Posted on: Monday, January 29, 2001
Counties begin to get equity from state
The first but only the first step toward fairer fiscal treatment of Hawaiis four counties was finally reached this week in an out-of-court settlement between the counties and the state.
After years of haggling, the state agreed to let the counties keep a portion of the public service company taxes imposed on utilities such as the telephone and electric companies.
The public service tax is a state imposed tax that is supposed to operate in lieu of county property taxes. The counties argued that they were losing out, since they could not impose property taxes on utilities and the state kept the entire public service tax.
In an out-of-court settlement, the state has agreed to let the counties keep public service taxes equivalent to what they would have collected in property taxes. Today, that adds up to something like $30 million a year for the four counties, of which Honolulu would get the bulk.
To make the settlement final, the Legislature will have to rewrite the public service tax to account for the portion now going to the counties.
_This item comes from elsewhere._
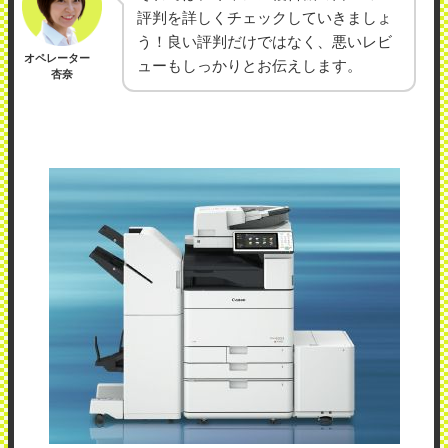
評判を詳しくチェックしていきましょ
う！良い評判だけではなく、悪いレビ
オペレーター
ューもしっかりとお伝えします。
杏奈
It should do that at once.
But that is only the first part of what should be a broader effort to give the counties fairer tax treatment. The next step should be to rationalize the treatment of excise taxes paid by the counties.
Today, the four county governments must pay excise taxes to the state (that 4 percent tax) on all their purchases. The state returns some of the money in the form of grants and other state help.
But there are no guarantees. And the system is terribly inefficient.
It would be much simpler to just exempt the counties from paying state excise taxes on their purchases. Even if state support for the counties was reduced by an amount equal to the savings, there would be efficiencies that would benefit all taxpayers.
The current system is a vestige of a day when the counties were little more than political wards of the state. It is time to get rid of it.